Pregúntenle a un niño cubano al azar: ¿Cuáles son los nombres de los Tres Reyes Magos?

Yo mismo no me los sé todavía. Siempre se me olvida uno. O lo pronuncio mal.

Claro, siempre es preferible la ignorancia antes que el disparate. O más bien el desparpajo con que he oído decir en La Habana a más de un chiquillo (o ya no tan chiquillos): Los Tres Magos son Fidel, Camilo y el Ché.

Hasta nuestras tradiciones católicas parecen hoy comenzar en ese Génesis 1:1959 que fue el enero triunfante de la Revolución Cubana. La persecución religiosa en la Isla no se conformó con su historia de expropiaciones, cárceles, campos de concentración, exilios de por vida, fusilamientos, y demás barbaridades. Dios perdió desde el inicio esa guerra contra el castrismo, ahora ya en decadencia. Pero amenaza aún otra etapa definitiva: la de la desmemoria.

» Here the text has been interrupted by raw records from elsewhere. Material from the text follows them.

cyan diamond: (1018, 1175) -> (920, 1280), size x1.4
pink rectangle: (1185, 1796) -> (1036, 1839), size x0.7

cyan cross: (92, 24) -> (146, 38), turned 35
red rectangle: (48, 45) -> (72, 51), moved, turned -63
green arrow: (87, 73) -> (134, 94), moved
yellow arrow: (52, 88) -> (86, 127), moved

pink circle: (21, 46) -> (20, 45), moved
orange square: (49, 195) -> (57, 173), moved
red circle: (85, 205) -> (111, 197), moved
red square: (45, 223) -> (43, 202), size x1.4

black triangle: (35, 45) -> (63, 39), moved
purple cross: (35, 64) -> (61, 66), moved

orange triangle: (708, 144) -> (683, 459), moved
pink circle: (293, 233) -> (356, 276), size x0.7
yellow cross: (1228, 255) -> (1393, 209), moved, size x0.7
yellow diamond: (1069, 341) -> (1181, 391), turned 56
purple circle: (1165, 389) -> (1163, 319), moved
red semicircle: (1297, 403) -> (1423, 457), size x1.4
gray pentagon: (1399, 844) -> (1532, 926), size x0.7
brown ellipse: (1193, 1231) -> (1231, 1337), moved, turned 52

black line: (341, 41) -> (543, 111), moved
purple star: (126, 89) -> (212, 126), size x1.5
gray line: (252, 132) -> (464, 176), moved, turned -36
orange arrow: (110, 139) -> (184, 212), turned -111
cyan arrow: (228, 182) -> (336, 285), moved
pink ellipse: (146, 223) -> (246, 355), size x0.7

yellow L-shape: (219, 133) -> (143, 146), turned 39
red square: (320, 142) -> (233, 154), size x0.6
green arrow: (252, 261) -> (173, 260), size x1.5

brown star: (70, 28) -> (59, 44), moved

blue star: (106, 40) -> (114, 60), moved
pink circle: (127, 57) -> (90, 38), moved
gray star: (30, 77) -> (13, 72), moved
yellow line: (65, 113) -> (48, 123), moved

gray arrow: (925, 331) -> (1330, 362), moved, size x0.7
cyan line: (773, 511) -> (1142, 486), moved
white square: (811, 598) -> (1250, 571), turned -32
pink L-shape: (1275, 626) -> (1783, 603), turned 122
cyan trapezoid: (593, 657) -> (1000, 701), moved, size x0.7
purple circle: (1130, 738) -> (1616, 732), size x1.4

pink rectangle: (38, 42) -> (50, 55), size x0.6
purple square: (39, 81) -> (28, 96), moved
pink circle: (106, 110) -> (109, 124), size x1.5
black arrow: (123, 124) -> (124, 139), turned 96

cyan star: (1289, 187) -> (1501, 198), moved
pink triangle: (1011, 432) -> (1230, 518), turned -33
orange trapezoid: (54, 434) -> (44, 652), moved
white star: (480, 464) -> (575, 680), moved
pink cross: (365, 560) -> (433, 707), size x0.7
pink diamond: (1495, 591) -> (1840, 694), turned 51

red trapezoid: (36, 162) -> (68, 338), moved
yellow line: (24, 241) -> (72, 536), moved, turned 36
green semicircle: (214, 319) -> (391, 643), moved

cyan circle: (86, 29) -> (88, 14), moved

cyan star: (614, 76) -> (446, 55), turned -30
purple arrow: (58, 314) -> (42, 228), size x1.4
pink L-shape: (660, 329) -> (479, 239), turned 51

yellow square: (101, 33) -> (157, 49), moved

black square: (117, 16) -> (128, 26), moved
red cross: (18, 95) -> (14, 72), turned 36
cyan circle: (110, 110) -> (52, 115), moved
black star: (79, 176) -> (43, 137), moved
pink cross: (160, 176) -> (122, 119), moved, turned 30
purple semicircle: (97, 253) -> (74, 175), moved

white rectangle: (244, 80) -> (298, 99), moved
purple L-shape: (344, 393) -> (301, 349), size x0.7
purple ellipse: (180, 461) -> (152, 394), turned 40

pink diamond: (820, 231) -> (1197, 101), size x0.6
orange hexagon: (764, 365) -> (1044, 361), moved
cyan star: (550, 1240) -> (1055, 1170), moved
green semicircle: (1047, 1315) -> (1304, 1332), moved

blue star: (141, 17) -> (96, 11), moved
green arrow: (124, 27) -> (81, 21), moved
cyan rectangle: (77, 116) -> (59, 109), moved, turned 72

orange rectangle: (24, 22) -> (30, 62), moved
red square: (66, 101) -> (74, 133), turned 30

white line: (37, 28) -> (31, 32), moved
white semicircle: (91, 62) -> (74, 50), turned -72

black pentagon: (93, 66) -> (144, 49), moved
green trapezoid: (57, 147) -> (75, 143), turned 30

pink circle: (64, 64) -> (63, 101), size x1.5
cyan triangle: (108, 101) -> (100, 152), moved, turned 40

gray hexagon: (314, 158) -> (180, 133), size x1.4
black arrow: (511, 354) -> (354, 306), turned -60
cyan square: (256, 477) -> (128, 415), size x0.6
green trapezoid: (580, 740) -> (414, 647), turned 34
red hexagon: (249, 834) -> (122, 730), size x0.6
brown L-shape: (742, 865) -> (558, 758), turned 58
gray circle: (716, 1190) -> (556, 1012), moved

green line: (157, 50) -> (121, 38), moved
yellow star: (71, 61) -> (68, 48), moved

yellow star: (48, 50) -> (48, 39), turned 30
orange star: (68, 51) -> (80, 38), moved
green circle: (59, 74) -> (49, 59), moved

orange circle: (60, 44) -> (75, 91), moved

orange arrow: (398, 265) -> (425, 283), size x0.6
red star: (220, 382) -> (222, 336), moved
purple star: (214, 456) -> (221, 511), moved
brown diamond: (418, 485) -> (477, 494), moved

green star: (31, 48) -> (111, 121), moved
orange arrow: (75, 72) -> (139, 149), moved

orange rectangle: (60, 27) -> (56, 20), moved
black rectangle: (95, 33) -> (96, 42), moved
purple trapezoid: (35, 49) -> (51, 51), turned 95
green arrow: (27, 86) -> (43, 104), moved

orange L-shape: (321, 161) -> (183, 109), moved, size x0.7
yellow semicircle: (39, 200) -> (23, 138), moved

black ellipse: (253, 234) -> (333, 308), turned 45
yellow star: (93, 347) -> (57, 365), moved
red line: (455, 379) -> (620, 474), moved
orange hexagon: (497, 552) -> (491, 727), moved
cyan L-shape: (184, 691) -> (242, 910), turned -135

En un país sin escuelas de inspiración religiosa, y donde hace más de medio siglo ningún pastor aparece en los medios de comunicación, tampoco sería lógico esperar un milagro.

De hecho, lo que se recuerda a ratos es que el 6 de enero de 1959 fue precisamente Fidel Castro quien voló en una avioneta sobre la Sierra Maestra, lanzando como maná del cielo muchos juguetes a los niños del paupérrimo campesinado de aquella zona.

“Sin magias y sin leyendas, y con lucha y con amor, vendrá la Revolución sin santos llenos de estrella”, cantaba Pablo Milanés en una de las baladas más hermosas de la épica revolucionaria.

¿Desde cuándo en Cuba no se reedita o importa la Biblia, incluso con fines comerciales?

Mejor no le pregunten nada a un niño cubano al azar. Ellos son el futuro y no tienen la culpa de lo que sus antecesores le robaron.

Tal vez sea el propio Pablo Milanés quien tenga razón en aquel mismo olvidado tema Día de Reyes: “Guarda tu risa para mañana y seca hoy tu llanto, en tanto llega la libertad”.